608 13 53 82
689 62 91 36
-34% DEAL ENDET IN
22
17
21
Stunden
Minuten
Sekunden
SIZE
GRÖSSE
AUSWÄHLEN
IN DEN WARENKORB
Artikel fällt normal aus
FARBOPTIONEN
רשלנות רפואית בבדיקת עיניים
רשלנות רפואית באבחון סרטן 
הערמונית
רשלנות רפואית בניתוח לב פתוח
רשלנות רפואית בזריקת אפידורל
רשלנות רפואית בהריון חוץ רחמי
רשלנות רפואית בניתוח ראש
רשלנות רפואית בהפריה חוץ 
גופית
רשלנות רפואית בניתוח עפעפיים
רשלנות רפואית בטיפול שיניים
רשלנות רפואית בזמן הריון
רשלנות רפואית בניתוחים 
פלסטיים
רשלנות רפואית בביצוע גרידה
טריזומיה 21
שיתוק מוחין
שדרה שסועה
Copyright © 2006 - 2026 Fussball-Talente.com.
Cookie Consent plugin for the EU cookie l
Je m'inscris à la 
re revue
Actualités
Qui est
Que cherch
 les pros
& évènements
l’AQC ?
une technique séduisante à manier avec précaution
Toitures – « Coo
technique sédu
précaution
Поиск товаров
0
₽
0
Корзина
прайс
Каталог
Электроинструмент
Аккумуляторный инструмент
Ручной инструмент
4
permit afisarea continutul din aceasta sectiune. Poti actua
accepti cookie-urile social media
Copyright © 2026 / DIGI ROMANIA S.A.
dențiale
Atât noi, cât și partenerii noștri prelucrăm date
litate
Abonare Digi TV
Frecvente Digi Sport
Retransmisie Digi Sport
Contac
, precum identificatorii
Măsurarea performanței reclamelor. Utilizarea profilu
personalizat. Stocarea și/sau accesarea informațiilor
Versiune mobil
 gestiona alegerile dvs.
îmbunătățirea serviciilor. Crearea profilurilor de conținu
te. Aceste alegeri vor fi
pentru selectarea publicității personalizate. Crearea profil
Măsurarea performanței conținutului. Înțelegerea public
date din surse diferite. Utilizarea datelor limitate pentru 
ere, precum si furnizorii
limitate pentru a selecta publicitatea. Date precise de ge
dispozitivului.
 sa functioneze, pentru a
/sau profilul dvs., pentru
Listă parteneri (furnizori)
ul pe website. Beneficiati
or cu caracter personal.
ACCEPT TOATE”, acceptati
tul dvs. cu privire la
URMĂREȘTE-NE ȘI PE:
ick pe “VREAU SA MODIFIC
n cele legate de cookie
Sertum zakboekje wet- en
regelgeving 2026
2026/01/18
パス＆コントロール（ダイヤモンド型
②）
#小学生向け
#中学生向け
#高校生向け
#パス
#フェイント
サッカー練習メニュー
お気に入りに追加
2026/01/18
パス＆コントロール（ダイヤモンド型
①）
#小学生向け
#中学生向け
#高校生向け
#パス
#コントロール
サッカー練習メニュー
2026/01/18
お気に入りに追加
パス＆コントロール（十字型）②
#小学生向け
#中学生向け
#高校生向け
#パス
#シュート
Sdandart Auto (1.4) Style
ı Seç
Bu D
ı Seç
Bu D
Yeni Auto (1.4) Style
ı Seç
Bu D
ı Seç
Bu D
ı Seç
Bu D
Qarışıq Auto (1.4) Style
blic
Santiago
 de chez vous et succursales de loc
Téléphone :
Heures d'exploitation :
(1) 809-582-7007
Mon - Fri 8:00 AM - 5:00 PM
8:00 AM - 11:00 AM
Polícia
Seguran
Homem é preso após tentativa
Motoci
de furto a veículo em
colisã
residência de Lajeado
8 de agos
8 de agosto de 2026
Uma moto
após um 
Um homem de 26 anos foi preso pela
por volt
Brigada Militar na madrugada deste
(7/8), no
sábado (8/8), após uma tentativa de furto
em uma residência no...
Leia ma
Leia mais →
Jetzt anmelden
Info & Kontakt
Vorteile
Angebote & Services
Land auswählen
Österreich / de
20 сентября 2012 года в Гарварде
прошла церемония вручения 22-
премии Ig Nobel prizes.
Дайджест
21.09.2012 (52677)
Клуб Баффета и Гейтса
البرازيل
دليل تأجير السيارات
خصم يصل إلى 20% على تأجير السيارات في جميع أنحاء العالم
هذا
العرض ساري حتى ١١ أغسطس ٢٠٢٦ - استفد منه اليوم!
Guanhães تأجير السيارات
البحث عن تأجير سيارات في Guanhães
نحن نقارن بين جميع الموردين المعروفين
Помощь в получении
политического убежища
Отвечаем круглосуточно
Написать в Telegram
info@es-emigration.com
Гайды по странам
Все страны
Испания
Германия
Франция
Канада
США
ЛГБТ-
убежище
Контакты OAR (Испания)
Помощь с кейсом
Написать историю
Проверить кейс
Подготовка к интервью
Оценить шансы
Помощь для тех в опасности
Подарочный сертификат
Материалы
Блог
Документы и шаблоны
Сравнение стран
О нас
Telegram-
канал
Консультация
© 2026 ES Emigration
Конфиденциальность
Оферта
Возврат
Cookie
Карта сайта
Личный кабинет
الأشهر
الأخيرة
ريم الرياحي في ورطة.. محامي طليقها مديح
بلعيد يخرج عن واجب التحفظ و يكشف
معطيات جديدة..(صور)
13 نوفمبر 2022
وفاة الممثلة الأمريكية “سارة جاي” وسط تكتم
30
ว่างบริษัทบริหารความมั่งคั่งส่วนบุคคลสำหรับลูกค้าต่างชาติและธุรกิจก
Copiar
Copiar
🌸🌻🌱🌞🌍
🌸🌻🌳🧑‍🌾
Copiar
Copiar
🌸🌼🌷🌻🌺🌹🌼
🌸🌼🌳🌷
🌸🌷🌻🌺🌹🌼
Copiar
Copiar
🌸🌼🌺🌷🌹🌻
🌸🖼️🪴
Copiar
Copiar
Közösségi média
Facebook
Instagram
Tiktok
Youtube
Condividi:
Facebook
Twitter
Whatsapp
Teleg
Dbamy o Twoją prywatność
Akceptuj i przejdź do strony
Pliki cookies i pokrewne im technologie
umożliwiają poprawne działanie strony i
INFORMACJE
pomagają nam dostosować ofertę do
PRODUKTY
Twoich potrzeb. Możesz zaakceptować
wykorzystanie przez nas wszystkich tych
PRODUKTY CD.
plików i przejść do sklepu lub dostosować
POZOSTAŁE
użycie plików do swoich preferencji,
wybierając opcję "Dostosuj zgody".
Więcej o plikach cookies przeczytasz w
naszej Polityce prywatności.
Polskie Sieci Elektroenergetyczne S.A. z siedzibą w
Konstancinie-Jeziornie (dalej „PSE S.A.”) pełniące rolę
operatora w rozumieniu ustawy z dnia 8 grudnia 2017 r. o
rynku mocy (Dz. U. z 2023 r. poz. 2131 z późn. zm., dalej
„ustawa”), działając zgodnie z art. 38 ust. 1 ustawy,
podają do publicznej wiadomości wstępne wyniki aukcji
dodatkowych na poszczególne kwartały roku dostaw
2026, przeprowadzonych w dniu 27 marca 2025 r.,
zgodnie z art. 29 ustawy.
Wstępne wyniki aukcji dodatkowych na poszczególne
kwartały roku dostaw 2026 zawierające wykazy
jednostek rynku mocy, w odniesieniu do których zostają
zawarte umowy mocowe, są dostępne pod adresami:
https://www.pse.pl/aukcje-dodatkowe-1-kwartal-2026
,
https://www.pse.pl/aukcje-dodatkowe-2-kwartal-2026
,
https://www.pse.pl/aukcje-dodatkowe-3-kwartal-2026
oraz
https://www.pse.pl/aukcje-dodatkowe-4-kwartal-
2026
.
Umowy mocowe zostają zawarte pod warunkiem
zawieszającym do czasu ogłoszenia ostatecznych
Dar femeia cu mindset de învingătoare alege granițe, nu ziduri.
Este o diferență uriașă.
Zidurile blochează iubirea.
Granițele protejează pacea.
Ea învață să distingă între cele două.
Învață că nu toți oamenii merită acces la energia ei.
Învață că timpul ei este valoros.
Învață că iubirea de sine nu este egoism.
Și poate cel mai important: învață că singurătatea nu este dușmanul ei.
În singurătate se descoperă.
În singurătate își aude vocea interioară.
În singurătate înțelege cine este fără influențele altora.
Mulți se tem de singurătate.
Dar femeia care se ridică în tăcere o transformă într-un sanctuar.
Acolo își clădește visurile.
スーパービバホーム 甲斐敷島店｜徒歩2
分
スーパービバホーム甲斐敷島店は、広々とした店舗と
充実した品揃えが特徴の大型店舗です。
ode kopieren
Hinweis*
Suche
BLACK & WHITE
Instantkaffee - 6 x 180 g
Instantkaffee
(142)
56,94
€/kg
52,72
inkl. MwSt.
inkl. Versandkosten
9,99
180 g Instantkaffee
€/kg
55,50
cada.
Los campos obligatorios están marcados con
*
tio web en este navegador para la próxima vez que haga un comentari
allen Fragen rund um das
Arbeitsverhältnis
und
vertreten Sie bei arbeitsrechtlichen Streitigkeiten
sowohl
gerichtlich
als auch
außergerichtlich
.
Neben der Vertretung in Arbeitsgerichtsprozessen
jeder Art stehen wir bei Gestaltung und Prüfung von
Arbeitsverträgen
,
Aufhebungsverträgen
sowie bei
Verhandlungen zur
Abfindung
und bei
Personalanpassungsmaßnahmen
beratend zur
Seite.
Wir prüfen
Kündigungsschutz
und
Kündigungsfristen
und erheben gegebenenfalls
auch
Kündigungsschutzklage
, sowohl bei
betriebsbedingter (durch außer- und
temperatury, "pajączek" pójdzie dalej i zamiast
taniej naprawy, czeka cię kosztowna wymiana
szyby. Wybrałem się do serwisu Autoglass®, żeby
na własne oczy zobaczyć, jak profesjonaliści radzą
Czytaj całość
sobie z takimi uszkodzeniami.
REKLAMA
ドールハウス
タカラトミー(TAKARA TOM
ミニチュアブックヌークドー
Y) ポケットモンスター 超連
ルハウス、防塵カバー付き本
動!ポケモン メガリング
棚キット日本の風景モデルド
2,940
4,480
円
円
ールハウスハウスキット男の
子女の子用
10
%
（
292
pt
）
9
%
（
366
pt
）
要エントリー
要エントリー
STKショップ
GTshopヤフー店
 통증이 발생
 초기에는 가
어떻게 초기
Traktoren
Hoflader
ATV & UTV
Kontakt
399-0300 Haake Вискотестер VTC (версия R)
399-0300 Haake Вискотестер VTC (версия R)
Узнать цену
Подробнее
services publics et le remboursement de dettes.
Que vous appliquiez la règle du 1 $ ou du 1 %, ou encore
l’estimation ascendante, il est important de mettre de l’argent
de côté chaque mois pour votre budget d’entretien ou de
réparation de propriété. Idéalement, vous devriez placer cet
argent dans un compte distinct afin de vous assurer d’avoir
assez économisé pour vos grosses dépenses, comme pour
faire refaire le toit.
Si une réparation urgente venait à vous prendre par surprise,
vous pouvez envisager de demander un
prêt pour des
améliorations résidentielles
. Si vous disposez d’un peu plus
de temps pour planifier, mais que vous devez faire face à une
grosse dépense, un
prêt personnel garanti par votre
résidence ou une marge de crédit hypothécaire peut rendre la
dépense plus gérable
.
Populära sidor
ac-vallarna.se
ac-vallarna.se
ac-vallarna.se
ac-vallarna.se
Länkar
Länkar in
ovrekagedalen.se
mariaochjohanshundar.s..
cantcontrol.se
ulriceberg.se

━━━━

- **Your assignment**:
Your answer must consist only of the lines from the start of the records above through the line with "רשלנות רפואית בזריקת אפידורל", each retyped exactly.

- **Your response**:
608 13 53 82
689 62 91 36
-34% DEAL ENDET IN
22
17
21
Stunden
Minuten
Sekunden
SIZE
GRÖSSE
AUSWÄHLEN
IN DEN WARENKORB
Artikel fällt normal aus
FARBOPTIONEN
רשלנות רפואית בבדיקת עיניים
רשלנות רפואית באבחון סרטן 
הערמונית
רשלנות רפואית בניתוח לב פתוח
רשלנות רפואית בזריקת אפידורל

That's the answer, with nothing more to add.